#### INSTRUCTIONS TO FOLLOW
Retype exactly every line from the one that includes "Orange Hair Spray by Windy City Novelties" through the final line of the listing, both ends kept, and omit the pictures.
+===+
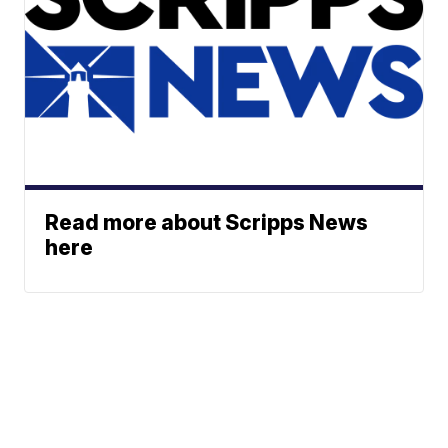
Read more about Scripps News
here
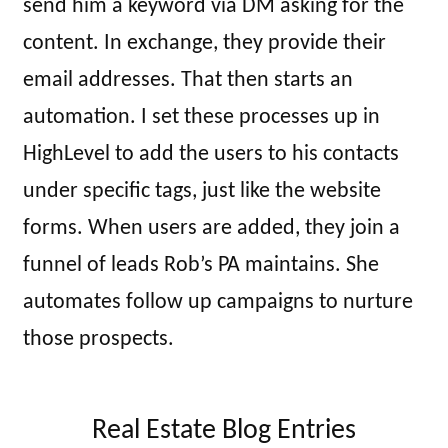
send him a keyword via DM asking for the
content. In exchange, they provide their
email addresses. That then starts an
automation. I set these processes up in
HighLevel to add the users to his contacts
under specific tags, just like the website
forms. When users are added, they join a
funnel of leads Rob’s PA maintains. She
automates follow up campaigns to nurture
those prospects.
Real Estate Blog Entries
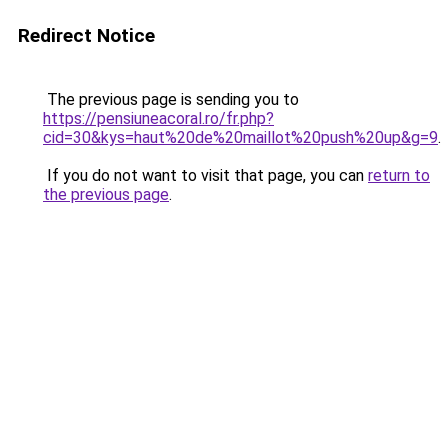
Redirect Notice
The previous page is sending you to
https://pensiuneacoral.ro/fr.php?
cid=30&kys=haut%20de%20maillot%20push%20up&g=9
.
If you do not want to visit that page, you can
return to
the previous page
.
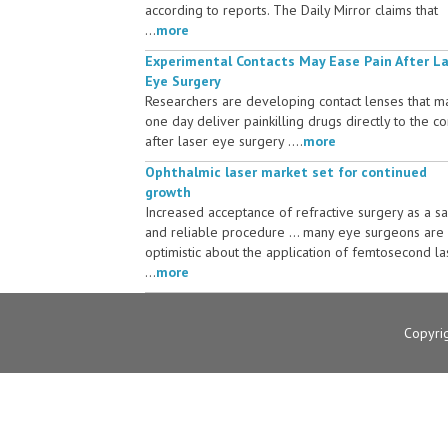
according to reports. The Daily Mirror claims that
...
more
Experimental Contacts May Ease Pain After L
Eye Surgery
Researchers are developing contact lenses that m
one day deliver painkilling drugs directly to the c
after laser eye surgery ....
more
Ophthalmic laser market set for continued
growth
Increased acceptance of refractive surgery as a s
and reliable procedure ... many eye surgeons are
optimistic about the application of femtosecond la
...
more
Copyri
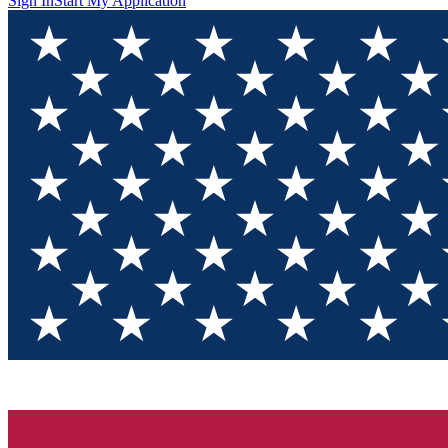
Sign In
Start My Application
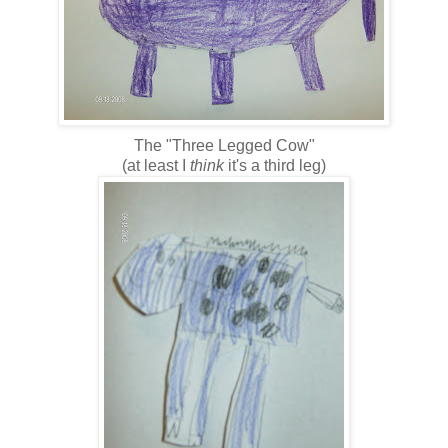
The "Three Legged Cow"
(at least I
think
it's a third leg)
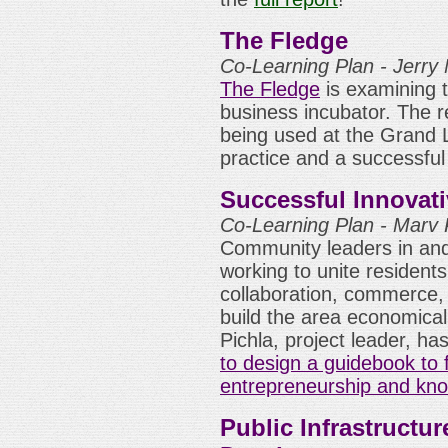
The Fledge
Co-Learning Plan - Jerry 
The Fledge
is examining th
business incubator. The 
being used at the Grand 
practice and a successful
Successful Innovati
Co-Learning Plan - Marv P
Community leaders in and
working to unite residents
collaboration, commerce,
build the area economicall
Pichla, project leader, h
to design a guidebook to 
entrepreneurship and kn
Public Infrastructu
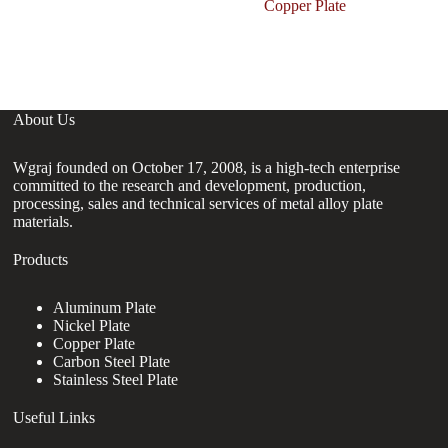
P
Copper Plate
C
G
About Us
Wgraj founded on October 17, 2008, is a high-tech enterprise
committed to the research and development, production,
processing, sales and technical services of metal alloy plate
materials.
Products
Aluminum Plate
Nickel Plate
Copper Plate
Carbon Steel Plate
Stainless Steel Plate
Useful Links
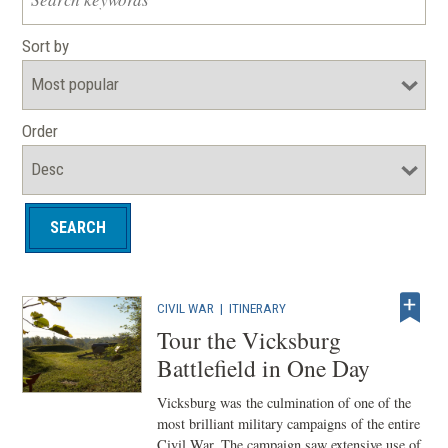
Sort by
Order
CIVIL WAR
|
ITINERARY
Tour the Vicksburg
Battlefield in One Day
Vicksburg was the culmination of one of the
most brilliant military campaigns of the entire
Civil War. The campaign saw extensive use of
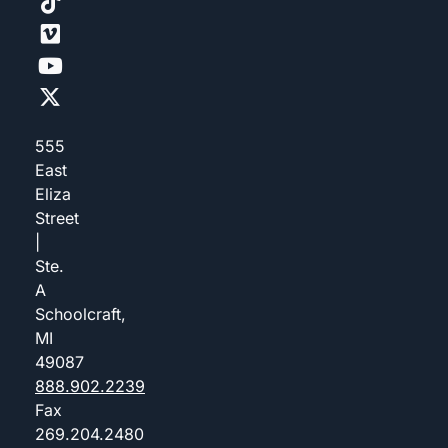
555
East
Eliza
Street
|
Ste.
A
Schoolcraft,
MI
49087
888.902.2239
Fax
269.204.2480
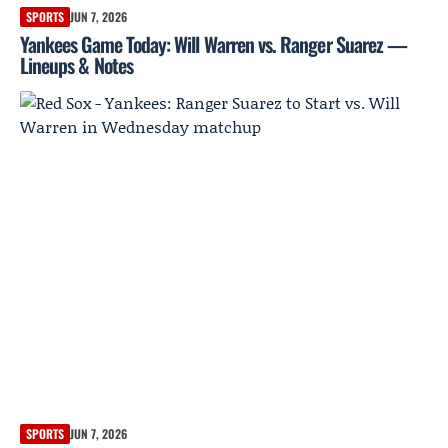
SPORTS
JUN 7, 2026
Yankees Game Today: Will Warren vs. Ranger Suarez —
Lineups & Notes
SPORTS
JUN 7, 2026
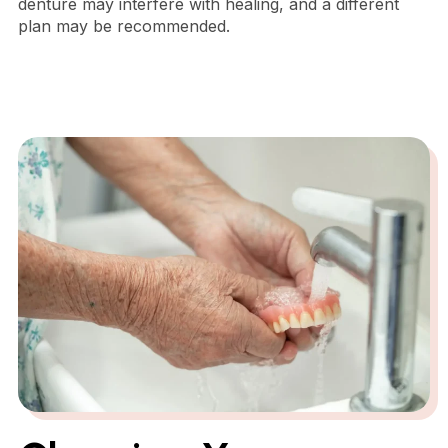
denture may interfere with healing, and a different
plan may be recommended.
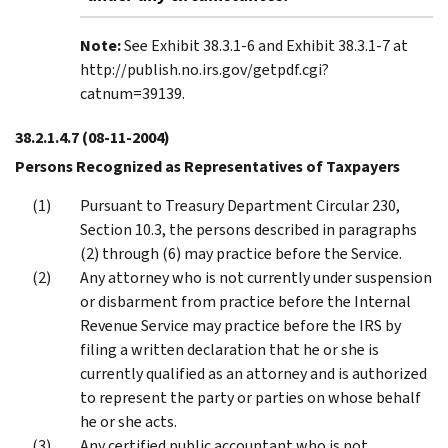
Note:
See Exhibit 38.3.1-6 and Exhibit 38.3.1-7 at
http://publish.no.irs.gov/getpdf.cgi?
catnum=39139.
38.2.1.4.7
(08-11-2004)
Persons Recognized as Representatives of Taxpayers
Pursuant to Treasury Department Circular 230,
Section 10.3, the persons described in paragraphs
(2) through (6) may practice before the Service.
Any attorney who is not currently under suspension
or disbarment from practice before the Internal
Revenue Service may practice before the IRS by
filing a written declaration that he or she is
currently qualified as an attorney and is authorized
to represent the party or parties on whose behalf
he or she acts.
Any certified public accountant who is not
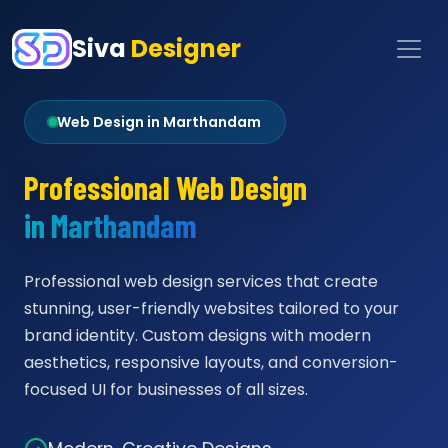
Siva
Designer
Web Design in Marthandam
Professional Web Design
in Marthandam
Professional web design services that create
stunning, user-friendly websites tailored to your
brand identity. Custom designs with modern
aesthetics, responsive layouts, and conversion-
focused UI for businesses of all sizes.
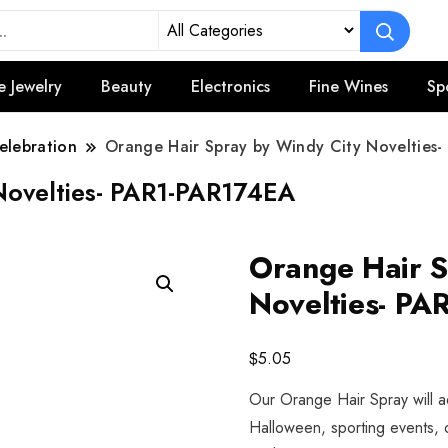
e Jewelry
Beauty
Electronics
Fine Wines
Sp
elebration
Orange Hair Spray by Windy City Novelties
Novelties- PAR1-PAR174EA
Orange Hair S
Novelties- P
$
5.05
Our Orange Hair Spray will a
Halloween, sporting events, 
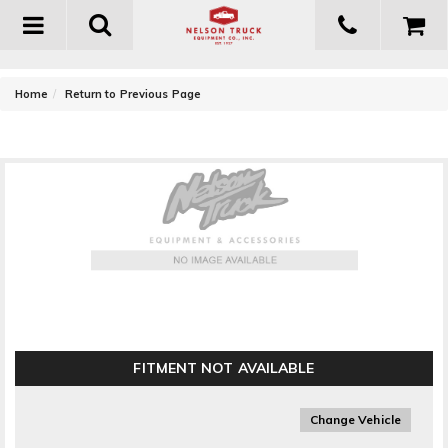
Toggle
navigation
-
Home
Return to Previous Page
Anzo USA Universal LED Headlight Replacement
Set
FITMENT NOT AVAILABLE
Change Vehicle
+===+
#### RESPONSE TO THIS TASK
Orange Hair Spray by Windy City Novelties
Novelties- PAR1-PAR174EA
Orange Hair S
Novelties- P
$
5.05
Our Orange Hair Spray will a
Halloween, sporting events, 
Toggle
navigation
-
Home
Return to Previous Page
Anzo USA Universal LED Headlight Replacement
Set
FITMENT NOT AVAILABLE
Change Vehicle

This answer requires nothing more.